The nuclear species with the largest electron capture contribution, $n_i{\lambda }_i/n_B$, which account for the top $50\%$ (black squares), $50\text{–}90\%$ (red circles), $90\text{–}99\%$ (blue triangles), and $99\text{–}99.9\%$ (green diamonds) of the total electron capture rate per baryon ${\lambda }^{\mathrm{ec}}$ for models FS (top panel), WS (middle panel), and NS (bottom panel) at ${\rho }_B=2.0\times {10}^{12}{\mathrm{g}/\mathrm{cm}}^3$. Dotted lines are neutron and proton magic numbers.

Figure 8

Electron capture rate per baryon of heavy nuclei, ${\lambda }^{\mathrm{ec}}={\sum }_i{n}_i{\lambda }_i/n_B$, as a function of central density for models WS (red solid lines), FS (blue solid lines), and NS (green solid lines). The red dashed line shows the result for model WS in which the approximation formula is adopted for all nuclei and weak rate data are not utilized.

Figure 9

Ratio of electron capture rates per baryon ${\lambda }^{\mathrm{ec}}$ (left panel) and those per nuclei, ${\overline{\lambda }}^{\mathrm{ec}}={\sum }_i{n}_i{\lambda }_i/\left({\sum }_i{n}_i\right)$, (right panel) for models WS (red solid lines) and NS (green dashed lines) to those for model FS (blue dashed-dotted lines) as a function of central density.

Figure 10

Ratio of cross sections of neutrino-nucleus scattering per baryon ${\sigma }^{\mathrm{sc}}={\sum }_i{n}_i{\sigma }_i/n_B$ (left panel) and those per nuclei ${\overline{\sigma }}^{\mathrm{sc}}={\sum }_i{n}_i{\sigma }_i/\left({\sum }_i{n}_i\right)$ (right panel) for models WS (red solid lines) and NS (green dashed lines) to those for model FS (blue dashed-dotted lines) as a function of central density.

Figure 11

Electron capture rate per baryon of heavy nuclei as a function of central density for model WS based on the multinucleus description with the parametrized rate provided by Langanke et al. [32] (red solid lines) and the Bruenn rate [34] (red dashed lines).

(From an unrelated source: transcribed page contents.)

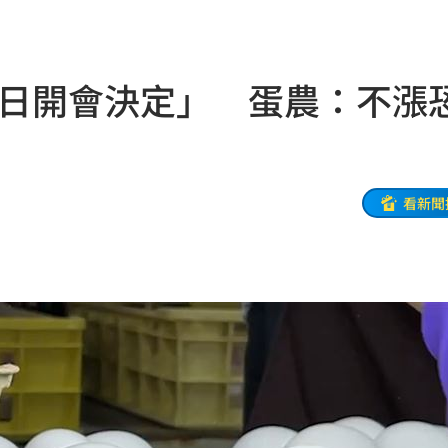
光
01:05
宿費
01:04
6日開會決定」 蛋農：不漲
孝順
01:02
20元
01:00
驚
00:49
看新聞
00:47
到了
00:43
00點
00:40
:19
叫
23:54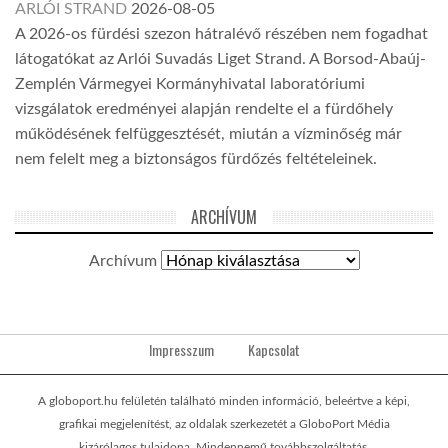
ARLÓI STRAND
2026-08-05
A 2026-os fürdési szezon hátralévő részében nem fogadhat
látogatókat az Arlói Suvadás Liget Strand. A Borsod-Abaúj-
Zemplén Vármegyei Kormányhivatal laboratóriumi
vizsgálatok eredményei alapján rendelte el a fürdőhely
működésének felfüggesztését, miután a vízminőség már
nem felelt meg a biztonságos fürdőzés feltételeinek.
ARCHÍVUM
Archívum
Impresszum
Kapcsolat
A globoport.hu felületén található minden információ, beleértve a képi,
grafikai megjelenítést, az oldalak szerkezetét a GloboPort Média
kizárólagos tulajdona. Mindennemű továbbszolgáltatás,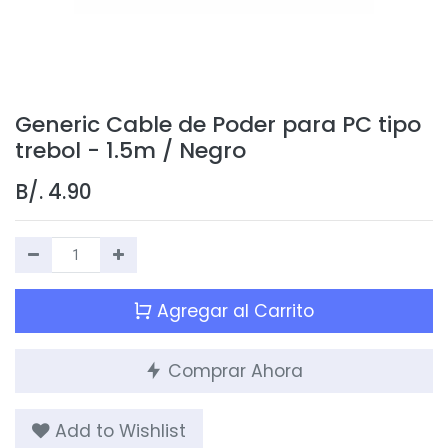
Generic Cable de Poder para PC tipo
trebol - 1.5m / Negro
B/.
4.90
Agregar al Carrito
Comprar Ahora
Add to Wishlist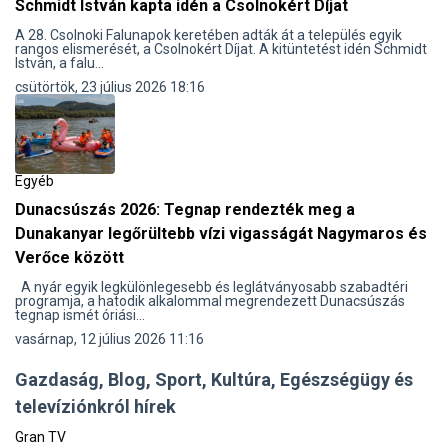
Schmidt István kapta idén a Csolnokért Díjat
A 28. Csolnoki Falunapok keretében adták át a település egyik
rangos elismerését, a Csolnokért Díjat. A kitüntetést idén Schmidt
István, a falu...
csütörtök, 23 július 2026 18:16
Egyéb
Dunacsúszás 2026: Tegnap rendezték meg a
Dunakanyar legőrültebb vízi vigasságát Nagymaros és
Verőce között
A nyár egyik legkülönlegesebb és leglátványosabb szabadtéri
programja, a hatodik alkalommal megrendezett Dunacsúszás
tegnap ismét óriási...
vasárnap, 12 július 2026 11:16
Gazdaság, Blog, Sport, Kultúra, Egészségügy és
televíziónkról hírek
Gran TV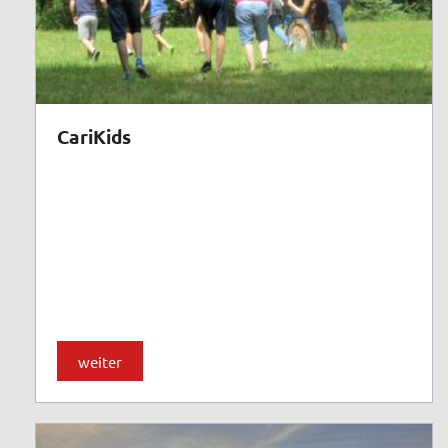
CariKids
weiter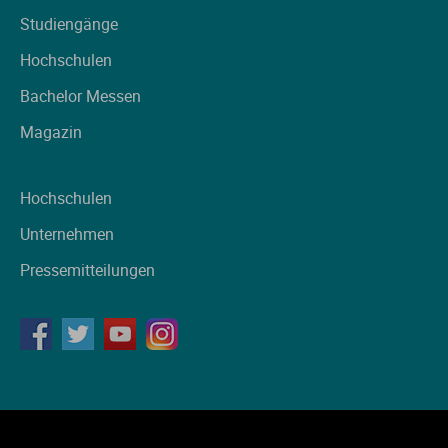
Studiengänge
Hochschulen
Bachelor Messen
Magazin
Hochschulen
Unternehmen
Pressemitteilungen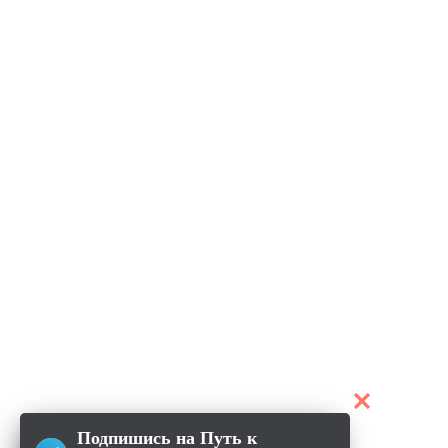
Подпишись на Путь к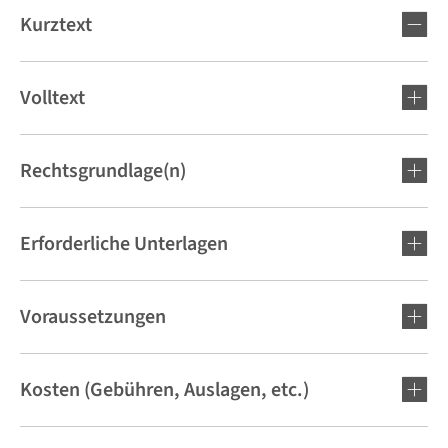
Kurztext
Volltext
Rechtsgrundlage(n)
Erforderliche Unterlagen
Voraussetzungen
Kosten (Gebühren, Auslagen, etc.)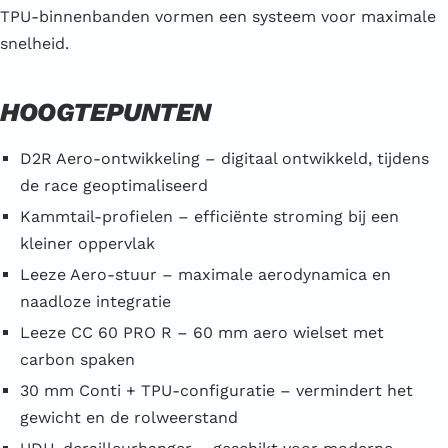
TPU-binnenbanden vormen een systeem voor maximale
snelheid.
HOOGTEPUNTEN
D2R Aero-ontwikkeling – digitaal ontwikkeld, tijdens
de race geoptimaliseerd
Kammtail-profielen – efficiënte stroming bij een
kleiner oppervlak
Leeze Aero-stuur – maximale aerodynamica en
naadloze integratie
Leeze CC 60 PRO R – 60 mm aero wielset met
carbon spaken
30 mm Conti + TPU-configuratie – vermindert het
gewicht en de rolweerstand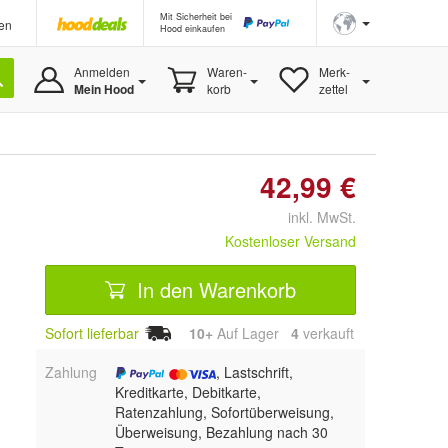
Mit Sicherheit bei
en
Hood einkaufen
Anmelden
Waren-
Merk-
Mein Hood
korb
zettel
42,99 €
inkl. MwSt.
Kostenloser Versand
In den Warenkorb
Sofort lieferbar
10+
Auf Lager
4
 verkauft
Zahlung
, Lastschrift,
Kreditkarte, Debitkarte,
Ratenzahlung, Sofortüberweisung,
Überweisung, Bezahlung nach 30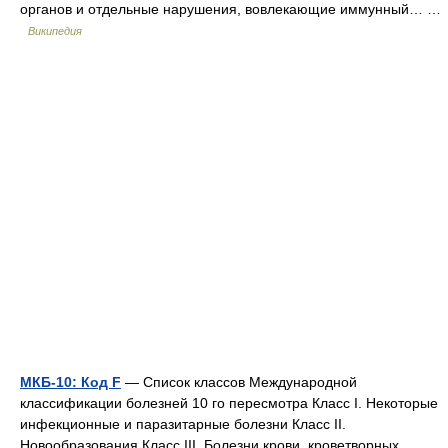
органов и отдельные нарушения, вовлекающие иммунный… …
Википедия
МКБ-10: Код F
— Список классов Международной
классификации болезней 10 го пересмотра Класс I. Некоторые
инфекционные и паразитарные болезни Класс II.
Новообразования Класс III. Болезни крови, кроветворных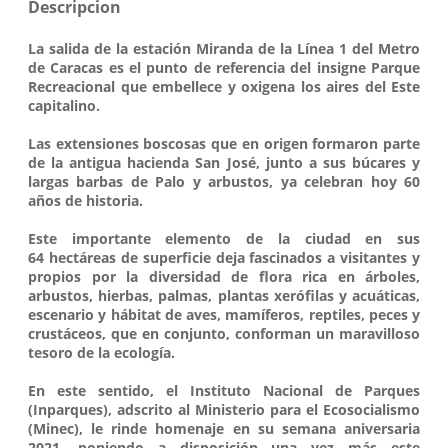
Descripcion
La salida de la estación Miranda de la Línea 1 del Metro
de Caracas es el punto de referencia del insigne Parque
Recreacional que embellece y oxigena los aires del Este
capitalino.
Las extensiones boscosas que en origen formaron parte
de la antigua hacienda San José, junto a sus búcares y
largas barbas de Palo y arbustos, ya celebran hoy 60
años de historia.
Este importante elemento de la ciudad en sus
64 hectáreas de superficie deja fascinados a visitantes y
propios por la diversidad de flora rica en árboles,
arbustos, hierbas, palmas, plantas xerófilas y acuáticas,
escenario y hábitat de aves, mamíferos, reptiles, peces y
crustáceos, que en conjunto, conforman un maravilloso
tesoro de la ecología.
En este sentido, el Instituto Nacional de Parques
(Inparques), adscrito al Ministerio para el Ecosocialismo
(Minec), le rinde homenaje en su semana aniversaria
2021, poniendo a disposición una vez más este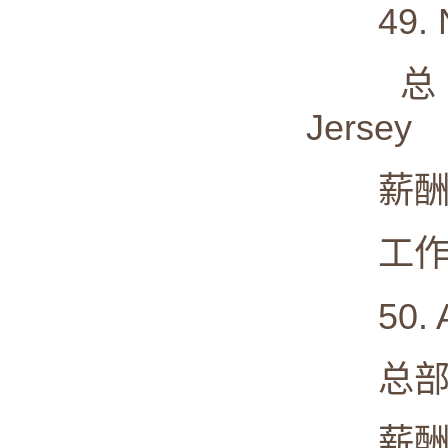
49. N
总部: Ho
Jersey
薪酬中值:
工作满意度
50. A
总部: St.
薪酬中值: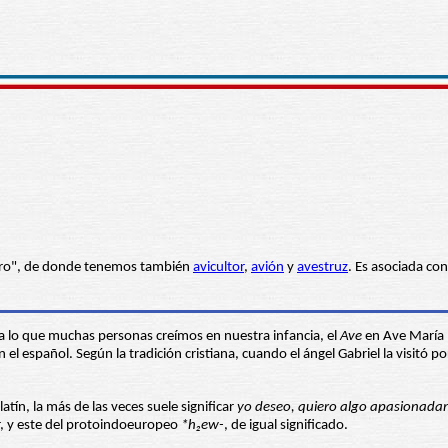
ro", de donde tenemos también
avicultor
,
avión
y
avestruz
. Es asociada con
 a lo que muchas personas creímos en nuestra infancia, el
Ave
en Ave María 
l español. Según la tradición cristiana, cuando el ángel Gabriel la visitó po
atín, la más de las veces suele significar
yo deseo, quiero algo apasionad
ar, y este del protoindoeuropeo
*h₂ew-
, de igual significado.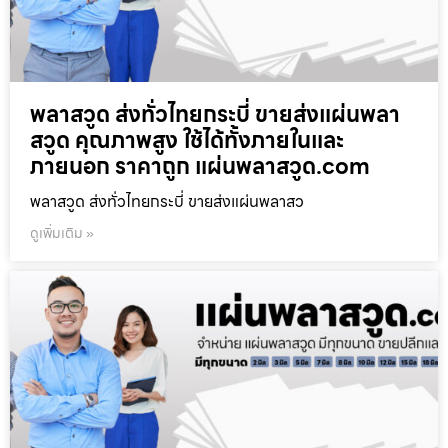
พลาสวูด ส่งทั่วไทยกระบี่ ขายส่งแผ่นพลา
สวูด คุณภาพสูง ใช้ได้ทั้งภายในและ
ภายนอก ราคาถูก แผ่นพลาสวูด.com
พลาสวูด ส่งทั่วไทยกระบี่ ขายส่งแผ่นพลาสว
ดูเพิ่มเติม »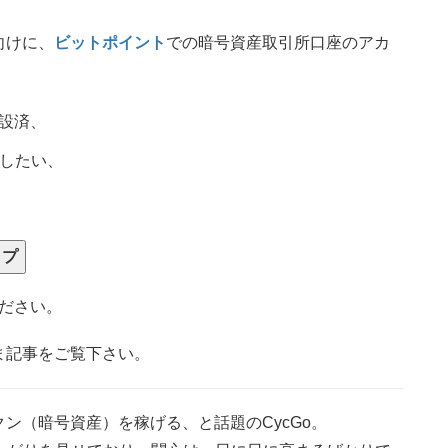
向けに、
ビットポイント
での暗号資産取引所口座のアカ
設済、
認したい、
ップ
ださい。
ま記事をご覧下さい。
ン（暗号資産）を稼げる、と話題のCycGo。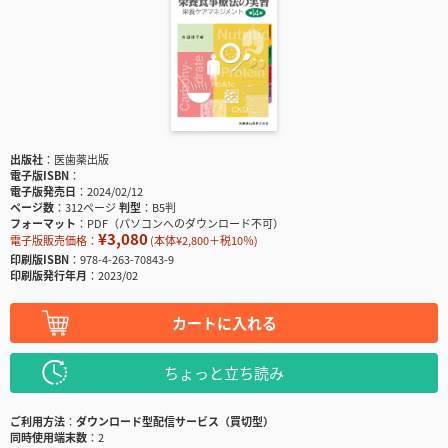
出版社
医歯薬出版
電子版ISBN
電子版発売日
2024/02/12
ページ数
312ページ
判型
B5判
フォーマット
PDF（パソコンへのダウンロード不可）
¥3,080
電子版販売価格：
(本体¥2,800＋税10％)
印刷版ISBN
978-4-263-70843-9
印刷版発行年月
2023/02
カートに入れる
ちょっと立ち読み
ご利用方法
ダウンロード型配信サービス（買切型）
同時使用端末数
2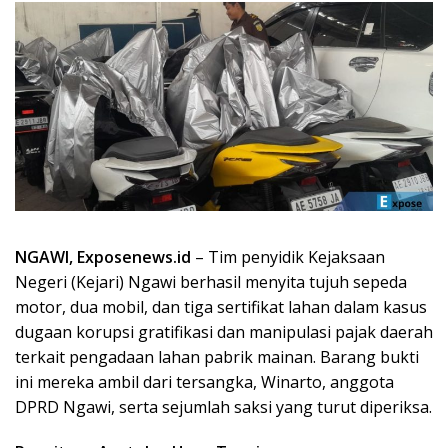
NGAWI, Exposenews.id
– Tim penyidik Kejaksaan
Negeri (Kejari) Ngawi berhasil menyita tujuh sepeda
motor, dua mobil, dan tiga sertifikat lahan dalam kasus
dugaan korupsi gratifikasi dan manipulasi pajak daerah
terkait pengadaan lahan pabrik mainan. Barang bukti
ini mereka ambil dari tersangka, Winarto, anggota
DPRD Ngawi, serta sejumlah saksi yang turut diperiksa.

Those of the average nucleus are shown for the former rate (cyan solid lines) and the latter (cyan dashed lines). The black dashed-dotted line shows that of the most probable nucleus for the former rate.

Figure 12

Ratio of electron capture rates in the single-nucleus descriptions to those of the multinucleus descriptions for models WS (red solid lines), FS (blue solid lines), and NS (green solid lines). Left and right panels display those of the average nucleus and the most probable one.

Figure 13

Ratio of cross sections of neutrino-nucleus scattering in the single-nucleus descriptions to those of the multinucleus descriptions for models WS (red solid lines), FS (blue solid lines), and NS (green solid lines). Left and right panels display those of the average nucleus and the most probable one.

Figure 14

Dispersion of mass number normalized by the average mass number squared, $(\overline{A^2}-{\overline{A}}^2)/\overline{A^2}$, as a function of central density for models FS (blue dashed-dotted line), WS (red solid line), and NS (green dashed line).